Realizing my string has become a theological thread, I keep pulling and become uncomfortable with the ways colonial theology still permeates our modern language and attitudes. Christians talk about Jesus’ sacrifice and put value in the sacrifice of Jesus’ followers, but we act like the majority are exempt from needing to do so. Jesus sacrificed – our ancestors sacrificed – our grandparents sacrificed – yet the modern manifestation sounds like they did it so we would not have to. It leaves us in a self-justified mindset, protected by historical narratives of conquest, and leads us out to defeat any enemy with a steady diet of sameness and stubbornness in the name of Jesus.

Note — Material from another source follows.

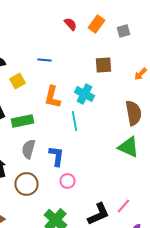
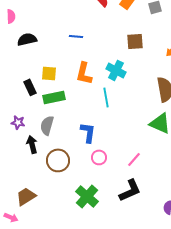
yellow square: (18, 81) -> (49, 73), moved, turned 35
gray semicircle: (28, 149) -> (47, 125), moved
pink line: (124, 206) -> (134, 159), moved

Yet, we know this doesn’t work in the face of every challenge. It’s a mindset that has left countless scars on American and global society. It is also a far cry from the Gospel of Jesus. Yet, as I find myself being strong for my family in the midst of a pandemic – as I find myself putting on a calm face for my congregation as they seek reassurance – as I put my “nose to the grindstone” and try to work my way out of stress and fear, the string I’ve been tugging on is connected somewhere deep in my gut. As I get close to a presumptive end, each tug hurts a little more. I discover the answer to my questions are found in the privilege prone faith of my Childhood and the false historical narratives forged by the generations before me. The opportunity I have to complain and the sense of entitlement I hold for answers are perspectives of privilege, and as much as I’d like to cut the string – as much as I’d like to abdicate my authority or the spoils of whiteness, I know that is not real. I can not cut the string, so I must do my best to keep tugging, reminding myself how I got here, and keep following it as my head, heart, and gut continue to do some hard work.
- How do our Church voices, celebrations, and structures reflect colonization theology?
- How do we unravel the many complicating factors that make up the pastoral care needs of our members?
- How does vulnerability replace “rugged determination” in a way that allows personal and communal healing?